Without data, the American authorities have the unpleasant choice of hoping that the infection rate doesn’t swamp America’s hospital system – or attempting to halt the spread of the virus by shutting down the economy. The authorities don’t know if they are making matters better or worse, as Stanford Professor John Ioannidis wrote this week.

At a time when everyone needs better information, from disease modelers and governments to people quarantined or just social distancing, we lack reliable evidence on how many people have been infected with SARS-CoV-2 or who continue to become infected. Better information is needed to guide decisions and actions of monumental significance and to monitor their impact.

Draconian countermeasures have been adopted in many countries. If the pandemic dissipates — either on its own or because of these measures — short-term extreme social distancing and lockdowns may be bearable. How long, though, should measures like these be continued if the pandemic churns across the globe unabated? How can policymakers tell if they are doing more good than harm?

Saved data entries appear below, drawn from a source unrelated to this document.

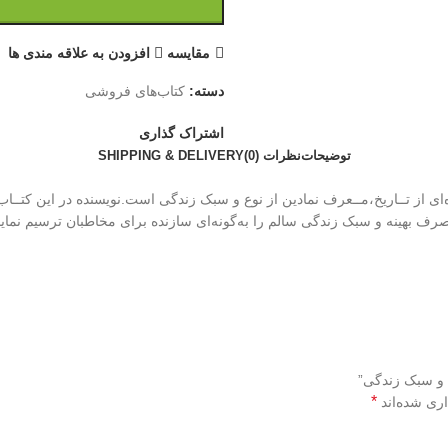
مقایسه
افزودن به علاقه مندی ها
دسته:
کتاب‌های فروشی
اشتراک گذاری
توضیحات
نظرات (0)
SHIPPING & DELIVERY
ای از تــاریخ،مــعرف نمادین از نوع و سبک زندگی است.نویسنده در این کتــا
رف بهینه و سبک زندگی سالم را به‌گونه‌ای سازنده برای مخاطبان ترسیم نماید
و سبک زندگی”
*
اری شده‌اند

Prof. Ioannidis, one of the world’s most respected biostatisticians, entitled his warning, “A fiasco in the making?”

Tracking the movement of disease carriers and identifying possible clusters of infection is only one of the applications of information technology to health care in which China hopes for world leadership. Huawei, the world leader in 5G broadband technology, advertises a range of applications on its website that promise to transform healthcare.

Over the next 10 years Huawei hopes to have half a billion people upload digitized health records and DNA sequencing to its cloud servers. It provides smartphone attachments that can take vital signs as well as perform EKG’s, and upload the results in real time for analysis by Huawei’s Artificial Intelligence servers. In December 2018 Huawei released its Ascend line of dedicated AI processors with the claim that they surpass competing American products.

Before the pandemic, the United States had failed to disrupt Huawei’s rollout of 5G products, and also failed to convince any but a few of its allies not to embrace Huawei’s 5G technology. China now has a stronger case to make for its flagship technology products, offering health care applications to a world that urgently needs them.

To be sure, China’s application of big data to health care does not have to contend with the privacy laws that make it difficult to digitize health records or to employ smartphone location data in the United States. For the West, a system that can monitor the health and location of an entire population is a chilling prospect, redolent of dystopian fiction. Western countries will make hard choices between individual liberty and public safety – the sort of choices that normally are made in wartime.